La nueva geoeconomía exige que la política exterior deje de entenderse como un ejercicio principalmente diplomático y se convierta en una política de desarrollo. Ya no basta con negociar acuerdos comerciales. El Perú necesita participar en la construcción de las reglas que gobernarán la economía del siglo XXI: la economía digital, IA, servicios, minerales estratégicos, transición energética, seguridad alimentaria y nuevas cadenas globales de suministro. Eso exige abandonar un debate tan simplista como recurrente: ¿debemos acercarnos más a EE.UU o a China? La verdadera pregunta es cómo construir relaciones sólidas con ambos, al mismo tiempo que profundizamos nuestros vínculos con Europa, Japón, Corea, la India, el Sudeste Asiático y Latinoamérica. La política exterior de un país no puede basarse en simpatías ideológicas ni alineamientos automáticos. Debe responder al interés nacional.

Ese interés nacional nos obliga a defender un sistema internacional basado en reglas. Para países de la dimensión del Perú, el derecho internacional, la Organización Mundial del Comercio y los acuerdos regionales constituyen mecanismos que reducen la incertidumbre, limitan la arbitrariedad y permiten que los países pequeños puedan competir en mejores condiciones frente a economías más grandes. Por eso debemos seguir fortaleciendo nuestra participación en espacios como APEC, el CPTPP y la Alianza del Pacífico.

Pero una política exterior moderna no puede descansar únicamente en la cancillería. Debe convertirse en un esfuerzo entre RR.EE., el MEF, Mincetur, Produce, Midagri, Minem, Pro Inversión, Prom-Perú, la academia y el sector privado. Cada embajada y OCEX debería contribuir a atraer inversión, abrir mercados, facilitar innovación, promover turismo e identificar oportunidades para las empresas. Esa es la diplomacia económica que practican los países más exitosos.

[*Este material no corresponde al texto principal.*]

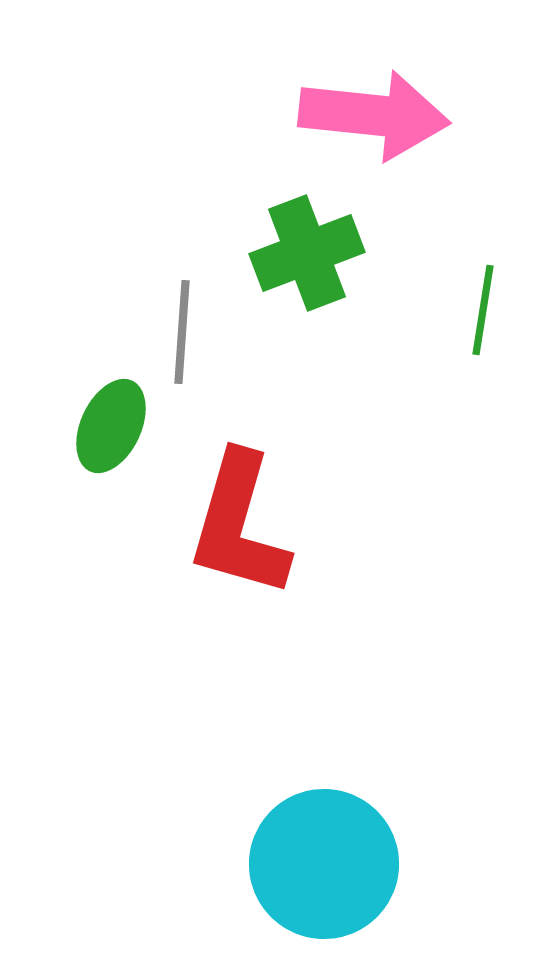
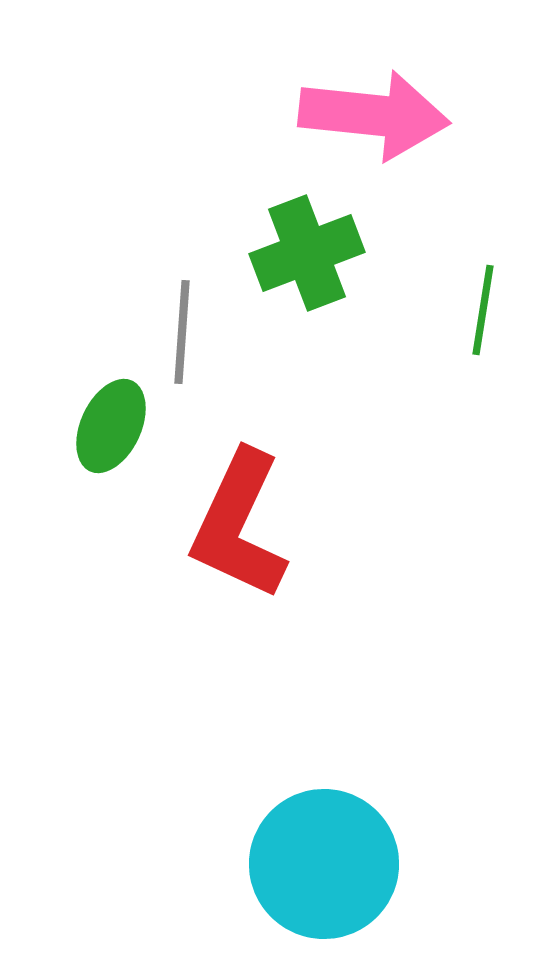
red L-shape: rotated 9 degrees clockwise
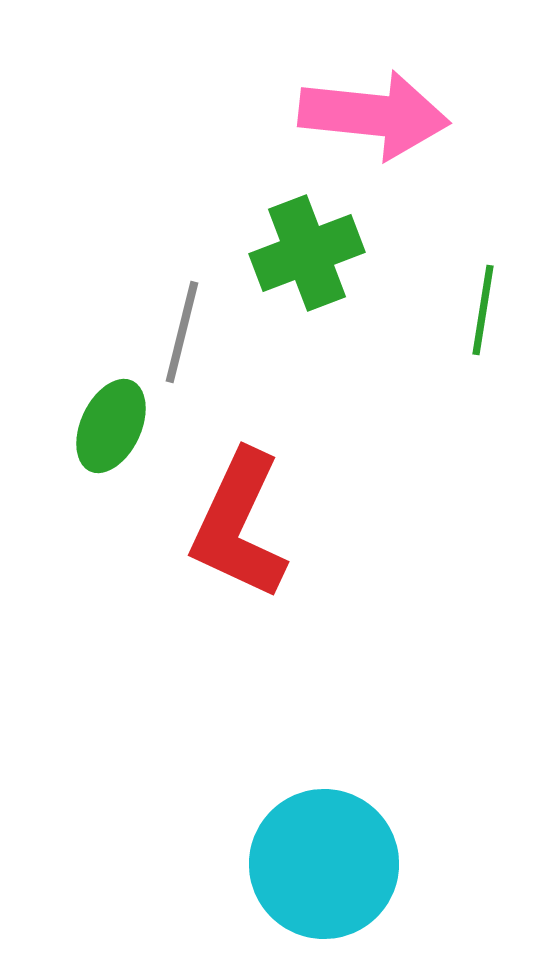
gray line: rotated 10 degrees clockwise
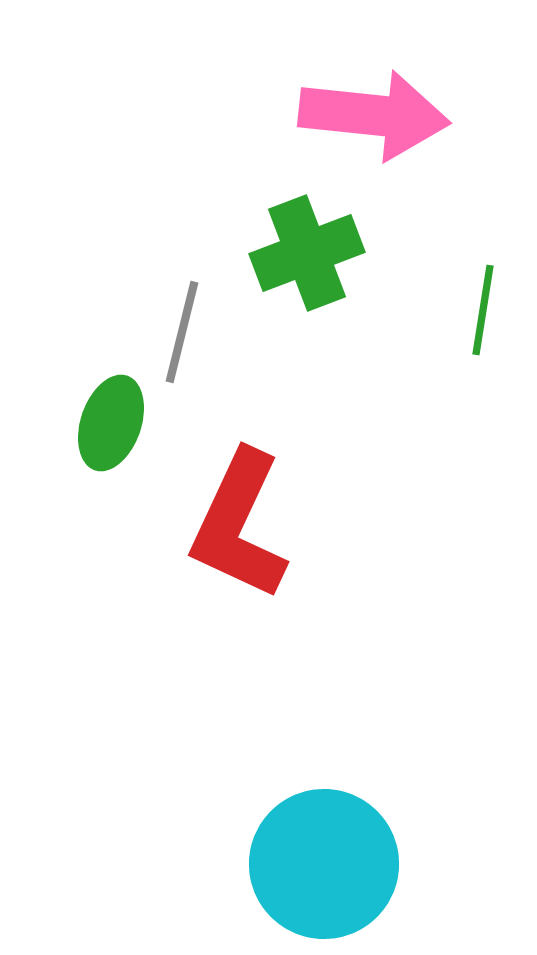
green ellipse: moved 3 px up; rotated 6 degrees counterclockwise
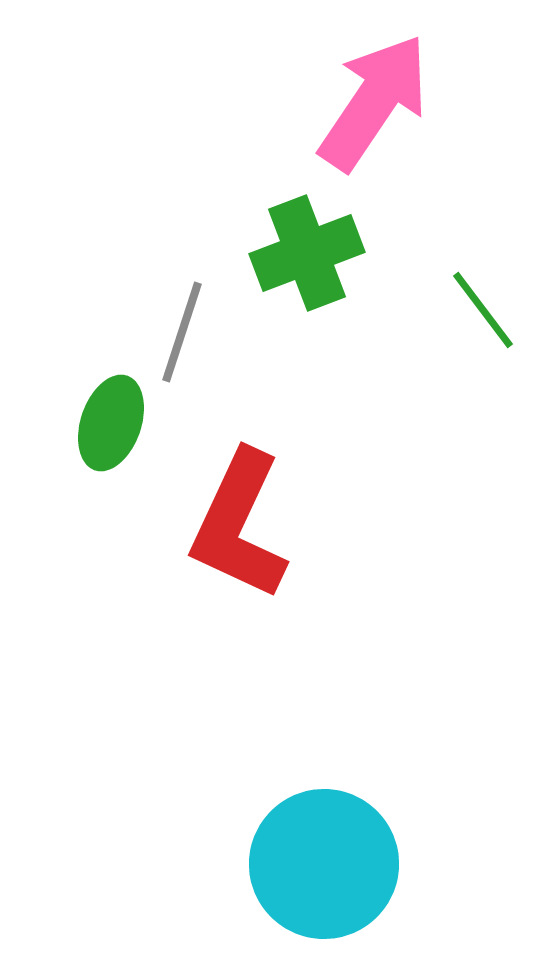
pink arrow: moved 13 px up; rotated 62 degrees counterclockwise
green line: rotated 46 degrees counterclockwise
gray line: rotated 4 degrees clockwise
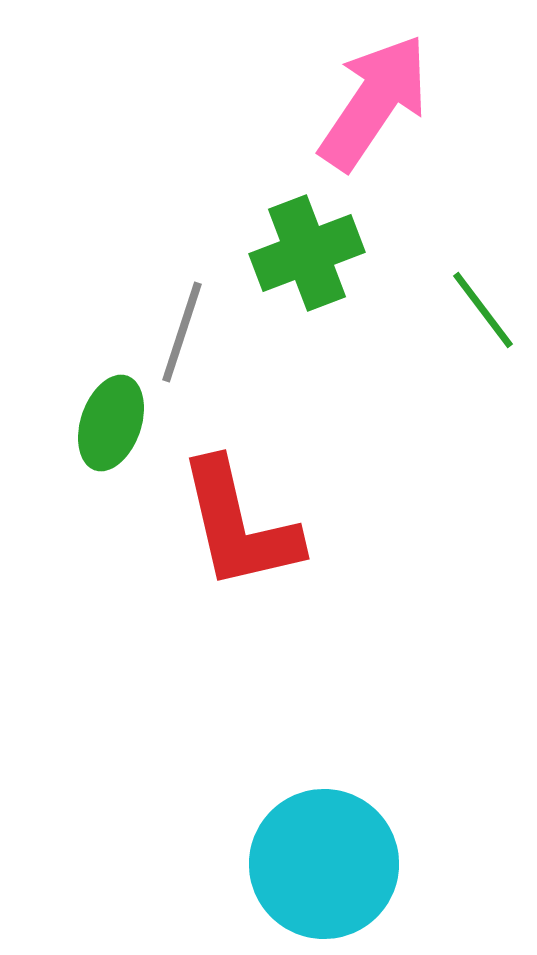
red L-shape: rotated 38 degrees counterclockwise
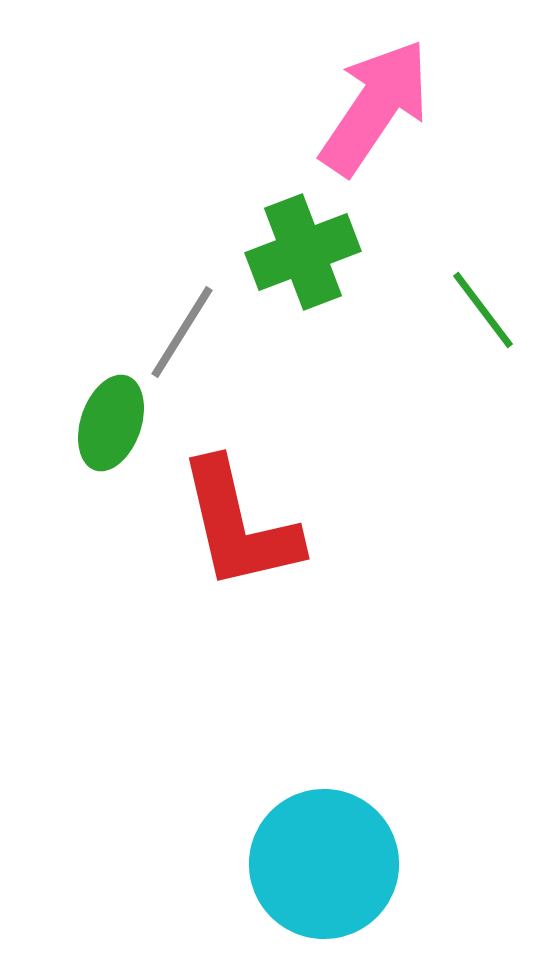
pink arrow: moved 1 px right, 5 px down
green cross: moved 4 px left, 1 px up
gray line: rotated 14 degrees clockwise
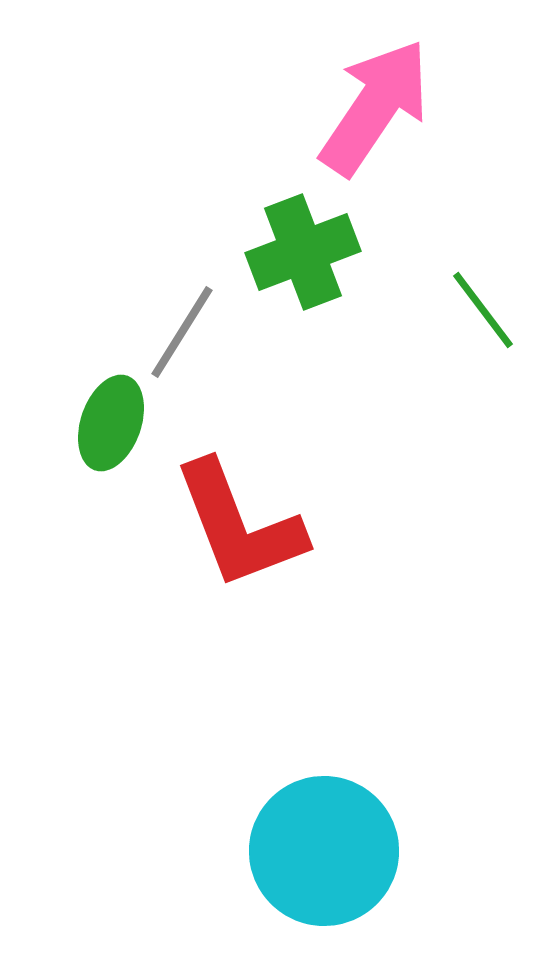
red L-shape: rotated 8 degrees counterclockwise
cyan circle: moved 13 px up
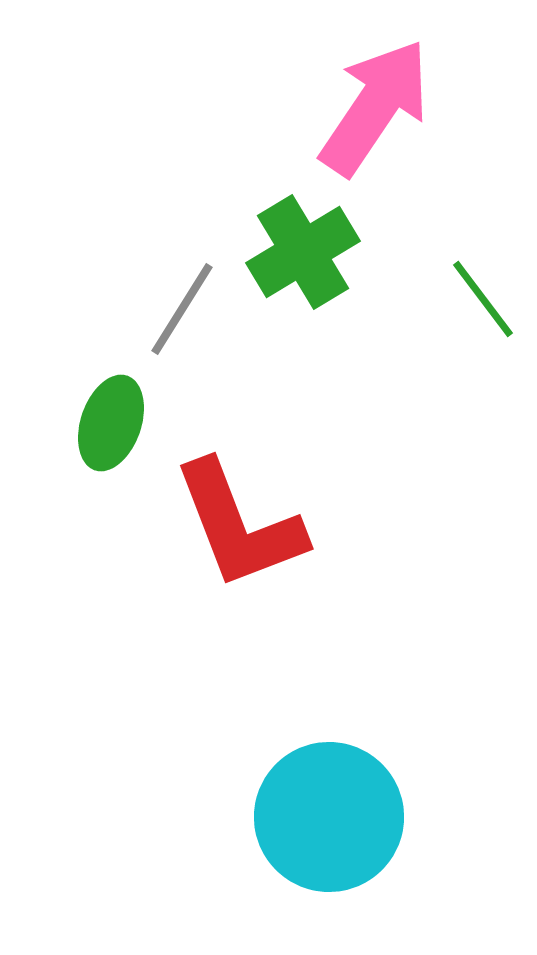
green cross: rotated 10 degrees counterclockwise
green line: moved 11 px up
gray line: moved 23 px up
cyan circle: moved 5 px right, 34 px up
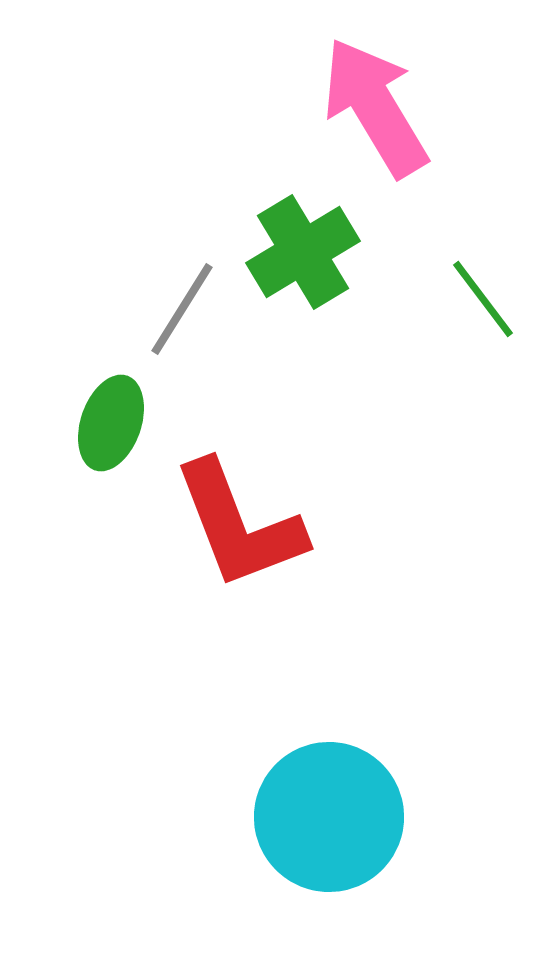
pink arrow: rotated 65 degrees counterclockwise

Ninguna fortaleza será suficiente si dejamos de ofrecer aquello que hoy buscan inversionistas y socios estratégicos: estabilidad, instituciones previsibles y respeto por las reglas. En la economía internacional existe un activo muy importante: el capital reputacional de un país. De él dependen las decisiones de inversión de largo plazo, la disposición de otros gobiernos a construir alianzas y la confianza para desarrollar proyectos conjuntos.

La oportunidad del próximo gobierno consiste en fortalecer ese activo. No para convertir al Perú en un espectador de la competencia entre potencias, sino en un socio confiable para ellas. Un país que dialoga, construye puentes, defiende reglas y proyecta estabilidad. Porque la mejor política exterior no es la que acumula más visitas oficiales o más declaraciones conjuntas. Es la que contribuye a que la economía crezca, las empresas inviertan, los trabajadores encuentren mejores oportunidades y el Perú amplíe su influencia mediante aquello que ningún arancel puede sustituir: la credibilidad.

*El Comercio abre sus páginas al intercambio de ideas y reflexiones. En este marco plural, el Diario no necesariamente coincide con las opiniones de los articulistas que las firman, aunque siempre las respeta.